- Opening Delimiter -
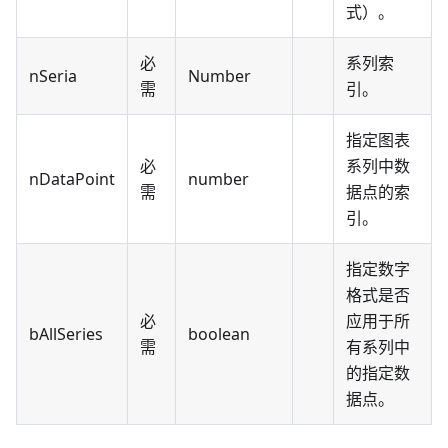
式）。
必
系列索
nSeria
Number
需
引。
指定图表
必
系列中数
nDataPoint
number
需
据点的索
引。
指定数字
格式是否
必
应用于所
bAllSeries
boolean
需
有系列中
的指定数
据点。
- Closing Delimiter -
- Opening Delimiter -
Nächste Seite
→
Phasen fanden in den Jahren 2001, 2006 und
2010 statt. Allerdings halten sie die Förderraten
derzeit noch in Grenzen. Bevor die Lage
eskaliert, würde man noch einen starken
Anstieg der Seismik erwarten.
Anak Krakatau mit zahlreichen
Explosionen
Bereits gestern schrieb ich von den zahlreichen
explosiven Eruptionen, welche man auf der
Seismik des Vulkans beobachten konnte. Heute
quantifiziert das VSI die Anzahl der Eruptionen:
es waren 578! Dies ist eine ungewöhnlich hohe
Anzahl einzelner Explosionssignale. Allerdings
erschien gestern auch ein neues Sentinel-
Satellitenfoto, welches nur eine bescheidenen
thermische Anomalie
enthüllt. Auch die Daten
- Closing Delimiter -
■ What the exercise asks
Please go through the data and copy each line containing the word "gestern".

■ Response to this exercise
Bereits gestern schrieb ich von den zahlreichen
erschien gestern auch ein neues Sentinel-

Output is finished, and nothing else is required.